__Work instruction__. Below are some entries; state how many of their lines contain the word "поліцейські", with nothing else in the reply.

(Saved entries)
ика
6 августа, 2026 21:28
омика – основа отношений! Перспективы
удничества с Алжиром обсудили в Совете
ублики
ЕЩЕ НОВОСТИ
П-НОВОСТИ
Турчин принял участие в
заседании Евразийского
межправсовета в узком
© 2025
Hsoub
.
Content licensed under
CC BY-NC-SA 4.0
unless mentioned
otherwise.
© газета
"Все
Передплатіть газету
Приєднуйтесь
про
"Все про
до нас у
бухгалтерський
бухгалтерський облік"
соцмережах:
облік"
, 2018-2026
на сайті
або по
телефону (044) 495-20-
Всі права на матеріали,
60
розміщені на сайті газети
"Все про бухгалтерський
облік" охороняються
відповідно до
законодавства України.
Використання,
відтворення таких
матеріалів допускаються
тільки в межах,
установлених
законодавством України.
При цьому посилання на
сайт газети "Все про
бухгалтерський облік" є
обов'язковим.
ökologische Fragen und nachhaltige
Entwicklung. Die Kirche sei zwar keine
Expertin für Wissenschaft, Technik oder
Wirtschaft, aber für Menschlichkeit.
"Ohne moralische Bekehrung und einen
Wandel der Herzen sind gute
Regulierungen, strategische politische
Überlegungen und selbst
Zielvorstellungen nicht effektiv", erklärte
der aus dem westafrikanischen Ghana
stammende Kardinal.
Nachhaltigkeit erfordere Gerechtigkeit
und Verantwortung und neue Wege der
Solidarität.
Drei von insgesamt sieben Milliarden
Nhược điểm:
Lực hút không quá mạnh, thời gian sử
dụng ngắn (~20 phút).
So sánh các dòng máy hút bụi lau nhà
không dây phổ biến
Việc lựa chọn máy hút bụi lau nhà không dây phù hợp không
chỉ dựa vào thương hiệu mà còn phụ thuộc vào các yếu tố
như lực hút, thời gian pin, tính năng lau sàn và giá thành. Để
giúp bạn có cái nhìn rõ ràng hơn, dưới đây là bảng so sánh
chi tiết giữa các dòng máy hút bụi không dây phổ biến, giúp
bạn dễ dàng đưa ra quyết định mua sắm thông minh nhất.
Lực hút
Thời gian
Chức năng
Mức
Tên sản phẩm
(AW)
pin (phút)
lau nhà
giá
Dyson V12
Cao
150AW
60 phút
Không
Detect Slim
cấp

* * *

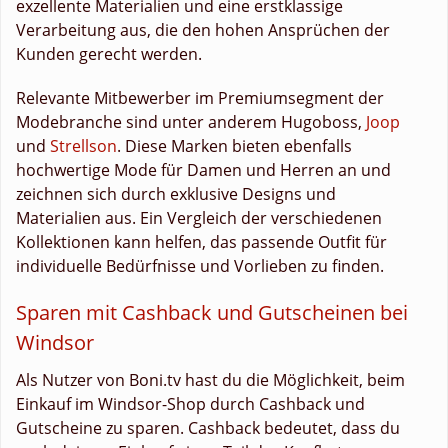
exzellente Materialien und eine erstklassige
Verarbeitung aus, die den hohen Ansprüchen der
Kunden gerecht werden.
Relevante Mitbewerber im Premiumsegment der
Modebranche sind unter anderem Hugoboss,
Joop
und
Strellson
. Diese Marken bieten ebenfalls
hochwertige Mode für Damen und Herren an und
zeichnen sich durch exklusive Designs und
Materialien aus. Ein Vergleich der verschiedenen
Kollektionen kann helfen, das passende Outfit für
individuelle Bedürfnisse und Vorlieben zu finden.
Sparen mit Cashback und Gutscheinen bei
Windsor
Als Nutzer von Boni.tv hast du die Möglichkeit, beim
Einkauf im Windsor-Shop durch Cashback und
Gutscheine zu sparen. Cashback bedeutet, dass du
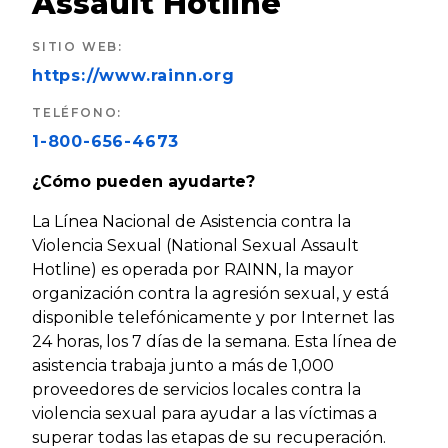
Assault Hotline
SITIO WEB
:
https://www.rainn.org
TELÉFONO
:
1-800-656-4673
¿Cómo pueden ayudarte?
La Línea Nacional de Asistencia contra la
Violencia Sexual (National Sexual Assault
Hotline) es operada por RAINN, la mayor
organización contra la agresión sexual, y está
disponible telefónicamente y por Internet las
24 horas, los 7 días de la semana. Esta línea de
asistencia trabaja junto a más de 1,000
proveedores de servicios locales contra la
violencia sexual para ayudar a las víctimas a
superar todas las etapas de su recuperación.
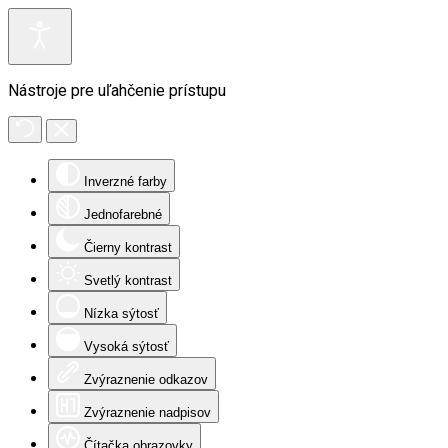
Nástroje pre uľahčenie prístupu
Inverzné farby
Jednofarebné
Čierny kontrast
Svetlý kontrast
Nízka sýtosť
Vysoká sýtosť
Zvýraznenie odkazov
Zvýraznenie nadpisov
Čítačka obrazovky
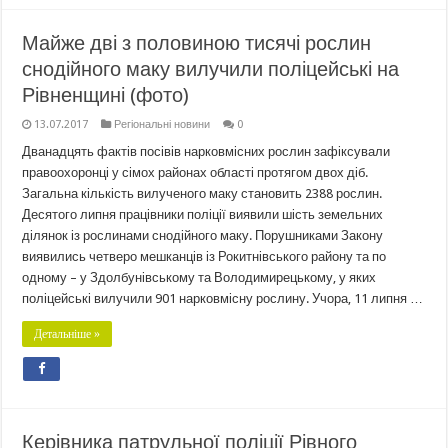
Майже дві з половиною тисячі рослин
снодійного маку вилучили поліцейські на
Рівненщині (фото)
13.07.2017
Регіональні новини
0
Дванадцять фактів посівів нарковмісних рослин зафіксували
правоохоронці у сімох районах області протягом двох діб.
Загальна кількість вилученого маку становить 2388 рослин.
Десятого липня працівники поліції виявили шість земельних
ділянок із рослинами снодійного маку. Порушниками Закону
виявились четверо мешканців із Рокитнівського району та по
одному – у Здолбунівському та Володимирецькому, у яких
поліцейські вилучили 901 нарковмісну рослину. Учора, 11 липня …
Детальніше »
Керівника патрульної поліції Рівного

* * *

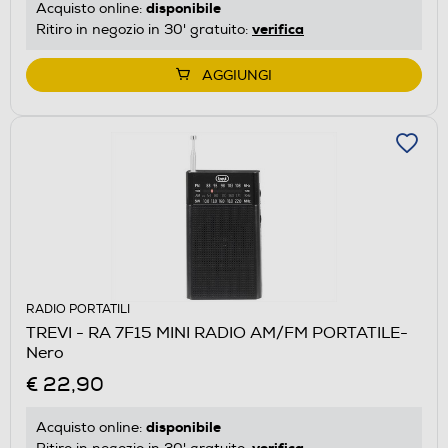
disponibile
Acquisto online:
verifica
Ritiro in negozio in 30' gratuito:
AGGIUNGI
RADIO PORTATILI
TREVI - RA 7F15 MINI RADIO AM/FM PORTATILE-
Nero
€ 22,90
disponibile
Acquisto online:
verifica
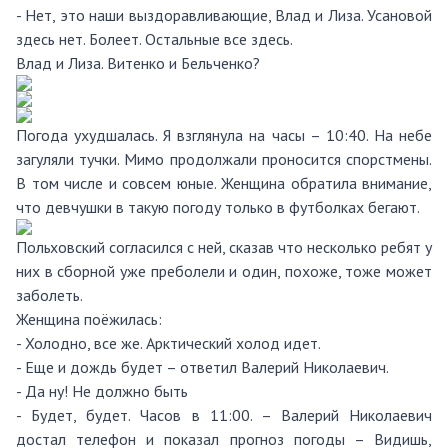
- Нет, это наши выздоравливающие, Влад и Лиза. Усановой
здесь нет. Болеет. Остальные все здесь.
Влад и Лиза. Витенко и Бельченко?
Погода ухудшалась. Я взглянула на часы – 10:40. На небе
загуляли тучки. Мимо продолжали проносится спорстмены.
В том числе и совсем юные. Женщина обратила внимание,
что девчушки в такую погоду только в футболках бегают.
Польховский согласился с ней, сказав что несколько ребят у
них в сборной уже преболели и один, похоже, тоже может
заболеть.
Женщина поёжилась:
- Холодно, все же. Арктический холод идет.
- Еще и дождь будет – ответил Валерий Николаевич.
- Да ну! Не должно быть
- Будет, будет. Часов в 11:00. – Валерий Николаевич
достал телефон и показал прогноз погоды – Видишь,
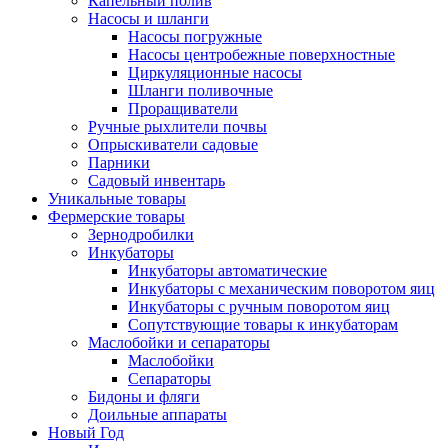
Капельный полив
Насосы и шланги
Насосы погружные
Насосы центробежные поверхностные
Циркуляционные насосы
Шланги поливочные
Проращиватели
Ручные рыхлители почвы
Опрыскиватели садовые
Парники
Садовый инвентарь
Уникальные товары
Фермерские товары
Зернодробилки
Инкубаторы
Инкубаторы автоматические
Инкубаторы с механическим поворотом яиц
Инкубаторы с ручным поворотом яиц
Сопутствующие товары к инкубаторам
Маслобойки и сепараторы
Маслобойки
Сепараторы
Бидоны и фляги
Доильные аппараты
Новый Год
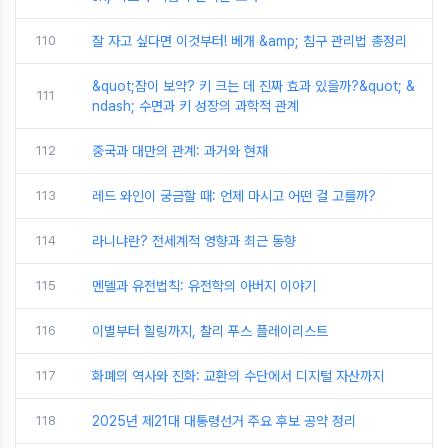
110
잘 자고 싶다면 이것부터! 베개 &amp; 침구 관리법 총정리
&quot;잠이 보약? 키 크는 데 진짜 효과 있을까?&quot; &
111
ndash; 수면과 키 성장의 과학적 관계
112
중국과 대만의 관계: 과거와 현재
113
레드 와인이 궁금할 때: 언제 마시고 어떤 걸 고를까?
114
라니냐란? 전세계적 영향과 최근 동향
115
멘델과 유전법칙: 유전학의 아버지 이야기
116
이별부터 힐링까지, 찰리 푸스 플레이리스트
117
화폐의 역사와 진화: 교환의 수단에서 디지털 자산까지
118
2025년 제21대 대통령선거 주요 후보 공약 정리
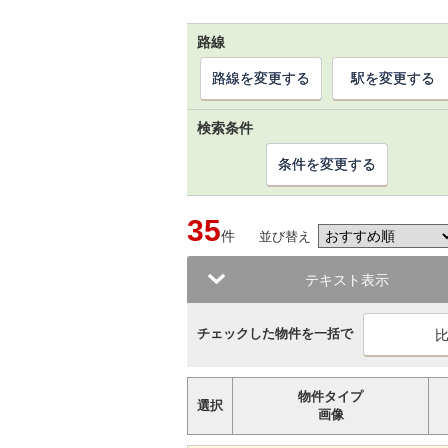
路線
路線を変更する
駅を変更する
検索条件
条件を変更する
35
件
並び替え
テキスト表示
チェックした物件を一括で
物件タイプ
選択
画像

__Answer to this task__. 2